=== Begin Enclosure ===

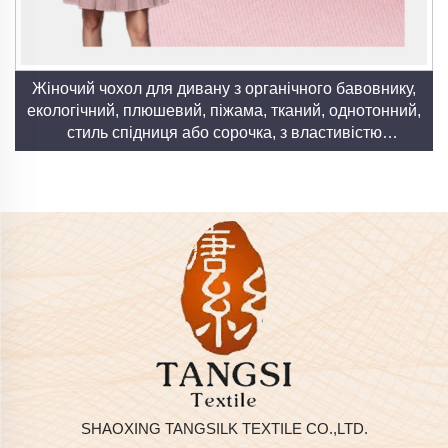
Жіночий чохол для дивану з органічного бавовнику,
екологічний, плюшевий, піжама, тканий, однотонний,
стиль спідниця або сорочка, з властивістю
розтягування
SHAOXING TANGSILK TEXTILE CO.,LTD.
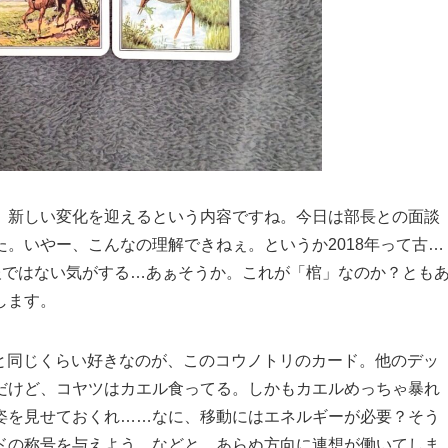
、新しい変化を迎えるという内容ですね。今日は部長との面談
。いやー、こんなの理解できねぇ。というか2018年って古…
報ではない気がする…あぁそうか。これが「棺」なのか？とも
します。
紳士と同じくらい好きなのが、このコウノトリのカード。他のデッ
だけど、コヤツはカエル食ってる。しかもカエルめっちゃ暴れ
姿を見せておくれ……なに、移動にはエネルギーが必要？そう
ドの称号を与えよう…などと、あらぬ方向に連想が働いてしま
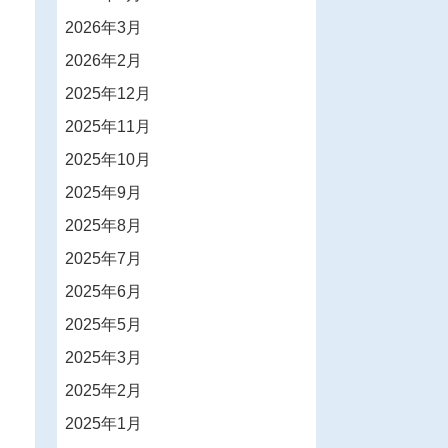
2026年3月
2026年2月
2025年12月
2025年11月
2025年10月
2025年9月
2025年8月
2025年7月
2025年6月
2025年5月
2025年3月
2025年2月
2025年1月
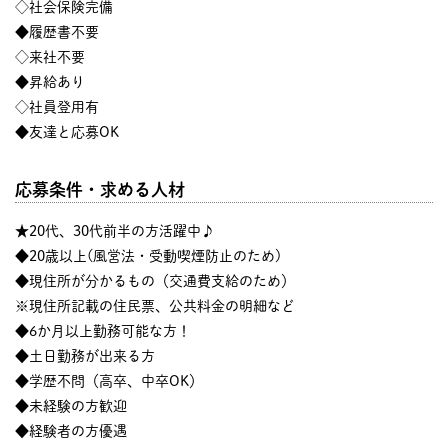
◇社会保険完備
◆履歴書不要
◇来社不要
◆昇給あり
◇社員登用有
◆友達と応募OK
応募条件・求める人材
★20代、30代前半の方活躍中♪
◆20歳以上(風営法・受動喫煙防止のため)
◆現住所が分かるもの（交通費支給のため）
※現住所記載の住民票、公共料金の明細など
◆6か月以上勤務可能な方！
◆土日勤務が出来る方
◆学歴不問（高卒、中卒OK）
◆未経験の方歓迎
◆経験者の方優遇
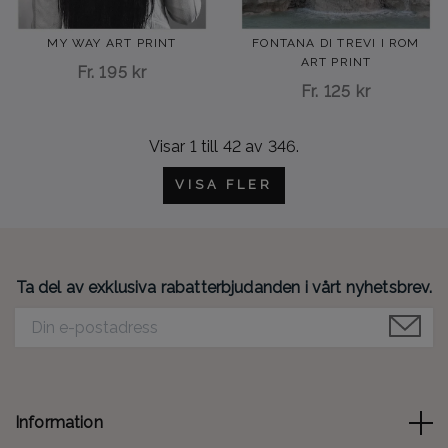
MY WAY ART PRINT
FONTANA DI TREVI I ROM
ART PRINT
Fr.
195 kr
Fr.
125 kr
Visar 1 till
42
av 346.
VISA FLER
Ta del av exklusiva rabatterbjudanden i vårt nyhetsbrev.
Information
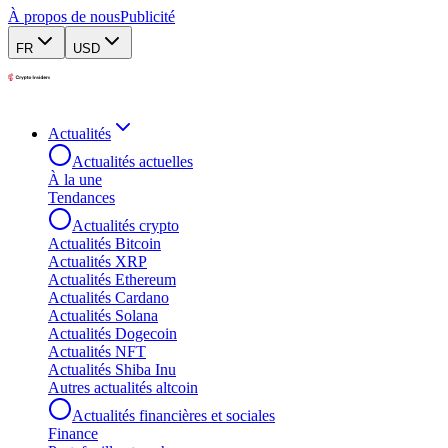
À propos de nous
Publicité
FR
USD
Actualités
Actualités actuelles
À la une
Tendances
Actualités crypto
Actualités Bitcoin
Actualités XRP
Actualités Ethereum
Actualités Cardano
Actualités Solana
Actualités Dogecoin
Actualités NFT
Actualités Shiba Inu
Autres actualités altcoin
Actualités financières et sociales
Finance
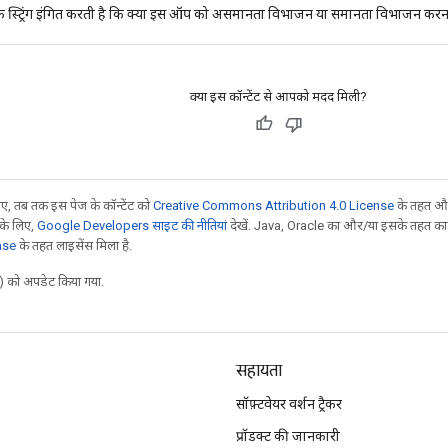
 स्ट्रिंग इंगित करती है कि क्या इस ऑप को असमानता विभाजन या समानता विभाजन करन
क्या इस कॉन्टेंट से आपको मदद मिली?
, तब तक इस पेज के कॉन्टेंट को
Creative Commons Attribution 4.0 License
के तहत और
 के लिए,
Google Developers साइट की नीतियां
देखें. Java, Oracle का और/या इसके तहत काम 
nse
के तहत लाइसेंस मिला है.
 को अपडेट किया गया.
सहायता
सॉफ़्टवेयर वर्शन ट्रैकर
प्रॉडक्ट की जानकारी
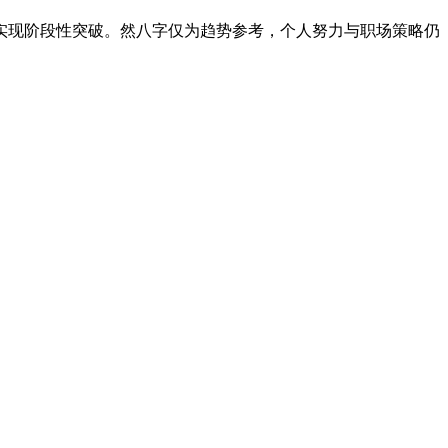
实现阶段性突破。然八字仅为趋势参考，个人努力与职场策略仍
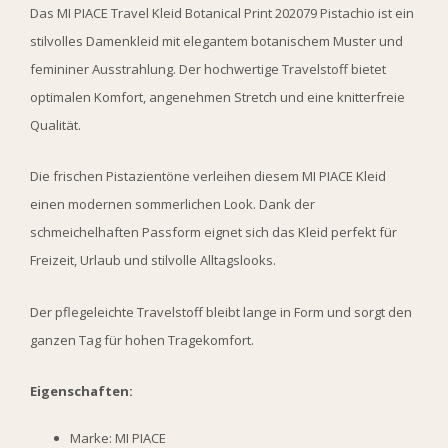
Das MI PIACE Travel Kleid Botanical Print 202079 Pistachio ist ein
stilvolles Damenkleid mit elegantem botanischem Muster und
femininer Ausstrahlung. Der hochwertige Travelstoff bietet
optimalen Komfort, angenehmen Stretch und eine knitterfreie
Qualität.
Die frischen Pistazientöne verleihen diesem MI PIACE Kleid
einen modernen sommerlichen Look. Dank der
schmeichelhaften Passform eignet sich das Kleid perfekt für
Freizeit, Urlaub und stilvolle Alltagslooks.
Der pflegeleichte Travelstoff bleibt lange in Form und sorgt den
ganzen Tag für hohen Tragekomfort.
Eigenschaften:
Marke: MI PIACE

=== End Enclosure ===

**Exercise:** What lines in the material above include "PIACE"? Copy every one of them.

**Your solution:**
Das MI PIACE Travel Kleid Botanical Print 202079 Pistachio ist ein
Die frischen Pistazientöne verleihen diesem MI PIACE Kleid
Marke: MI PIACE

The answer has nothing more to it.